-------- Excerpted records
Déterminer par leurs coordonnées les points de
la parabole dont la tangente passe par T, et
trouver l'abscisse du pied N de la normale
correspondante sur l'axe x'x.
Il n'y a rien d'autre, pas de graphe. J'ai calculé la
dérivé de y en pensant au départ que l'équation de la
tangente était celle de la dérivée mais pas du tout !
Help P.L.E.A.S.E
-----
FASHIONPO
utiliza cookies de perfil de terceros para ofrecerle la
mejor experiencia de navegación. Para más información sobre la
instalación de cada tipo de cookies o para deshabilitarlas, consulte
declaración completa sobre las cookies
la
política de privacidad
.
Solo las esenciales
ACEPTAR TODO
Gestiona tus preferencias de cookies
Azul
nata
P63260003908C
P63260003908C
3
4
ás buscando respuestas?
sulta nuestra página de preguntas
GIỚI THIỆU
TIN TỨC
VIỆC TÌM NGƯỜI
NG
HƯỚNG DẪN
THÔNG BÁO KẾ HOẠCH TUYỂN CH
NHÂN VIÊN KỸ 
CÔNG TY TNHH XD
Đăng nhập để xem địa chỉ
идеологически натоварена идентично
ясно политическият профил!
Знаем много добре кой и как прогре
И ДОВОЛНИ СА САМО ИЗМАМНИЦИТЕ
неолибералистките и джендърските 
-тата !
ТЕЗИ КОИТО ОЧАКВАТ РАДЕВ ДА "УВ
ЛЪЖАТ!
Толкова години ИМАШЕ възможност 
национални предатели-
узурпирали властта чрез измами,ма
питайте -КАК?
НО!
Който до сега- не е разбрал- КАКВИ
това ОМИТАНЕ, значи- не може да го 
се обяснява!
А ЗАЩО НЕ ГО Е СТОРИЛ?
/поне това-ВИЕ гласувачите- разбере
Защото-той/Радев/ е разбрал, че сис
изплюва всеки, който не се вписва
----------------
-------- Excerpted records
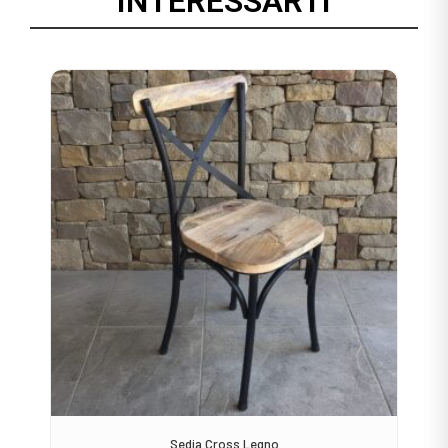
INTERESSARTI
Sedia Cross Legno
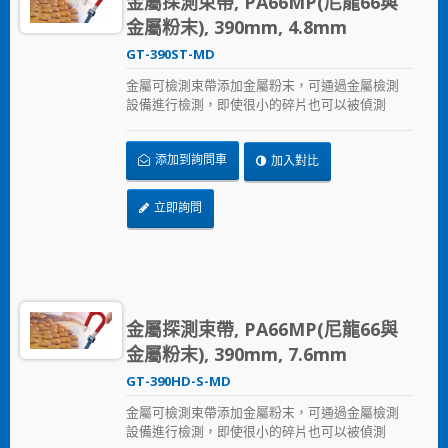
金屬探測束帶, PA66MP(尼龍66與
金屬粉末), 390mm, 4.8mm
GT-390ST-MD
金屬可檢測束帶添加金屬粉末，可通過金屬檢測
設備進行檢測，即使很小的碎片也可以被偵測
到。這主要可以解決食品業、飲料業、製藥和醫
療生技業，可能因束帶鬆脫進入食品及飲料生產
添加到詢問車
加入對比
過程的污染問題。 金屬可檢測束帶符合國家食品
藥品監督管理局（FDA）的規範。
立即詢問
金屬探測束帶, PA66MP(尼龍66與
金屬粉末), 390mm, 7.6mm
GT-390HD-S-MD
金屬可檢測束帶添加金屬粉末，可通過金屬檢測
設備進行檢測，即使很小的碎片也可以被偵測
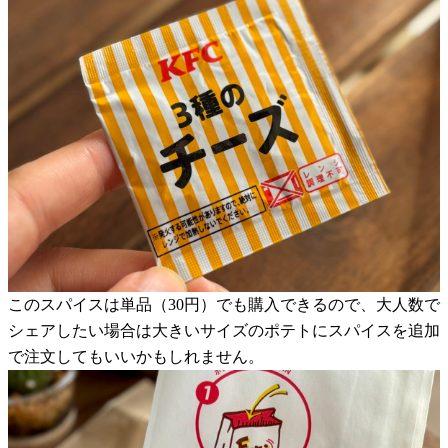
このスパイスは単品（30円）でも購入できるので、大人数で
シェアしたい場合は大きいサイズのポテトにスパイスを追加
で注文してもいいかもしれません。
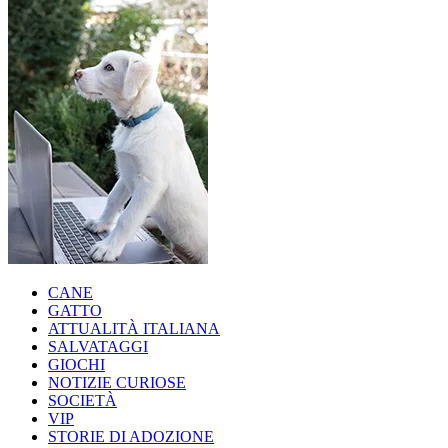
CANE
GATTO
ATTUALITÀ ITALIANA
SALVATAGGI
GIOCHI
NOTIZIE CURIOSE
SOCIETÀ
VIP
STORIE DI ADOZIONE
----------------
-------- Excerpted records
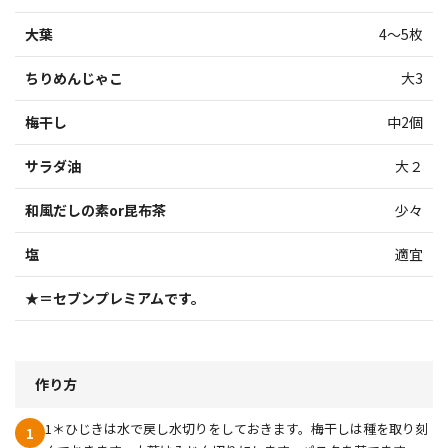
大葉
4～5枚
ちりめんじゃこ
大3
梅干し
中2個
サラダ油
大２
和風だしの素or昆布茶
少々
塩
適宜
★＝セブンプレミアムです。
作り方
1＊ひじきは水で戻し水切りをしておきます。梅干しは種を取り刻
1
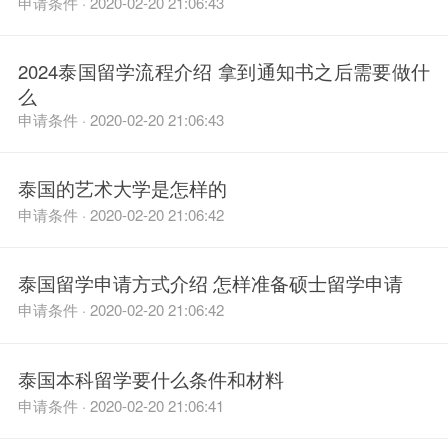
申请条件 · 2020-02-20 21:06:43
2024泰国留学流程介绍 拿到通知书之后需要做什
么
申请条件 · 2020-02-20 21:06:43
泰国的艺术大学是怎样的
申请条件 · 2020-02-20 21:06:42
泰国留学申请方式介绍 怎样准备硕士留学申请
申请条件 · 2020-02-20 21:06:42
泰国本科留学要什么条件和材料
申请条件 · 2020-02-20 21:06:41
----------------
▶ What the exercise asks
Of the entries above, repeat exactly the lines between the line with "Gestiona tus preferencias de cookies" and the line with "Който до сега- не е разбрал- КАКВИ", inclusive, and no others.

▶ The completed task
Gestiona tus preferencias de cookies
Azul
nata
P63260003908C
P63260003908C
3
4
ás buscando respuestas?
sulta nuestra página de preguntas
GIỚI THIỆU
TIN TỨC
VIỆC TÌM NGƯỜI
NG
HƯỚNG DẪN
THÔNG BÁO KẾ HOẠCH TUYỂN CH
NHÂN VIÊN KỸ 
CÔNG TY TNHH XD
Đăng nhập để xem địa chỉ
идеологически натоварена идентично
ясно политическият профил!
Знаем много добре кой и как прогре
И ДОВОЛНИ СА САМО ИЗМАМНИЦИТЕ
неолибералистките и джендърските 
-тата !
ТЕЗИ КОИТО ОЧАКВАТ РАДЕВ ДА "УВ
ЛЪЖАТ!
Толкова години ИМАШЕ възможност 
национални предатели-
узурпирали властта чрез измами,ма
питайте -КАК?
НО!
Който до сега- не е разбрал- КАКВИ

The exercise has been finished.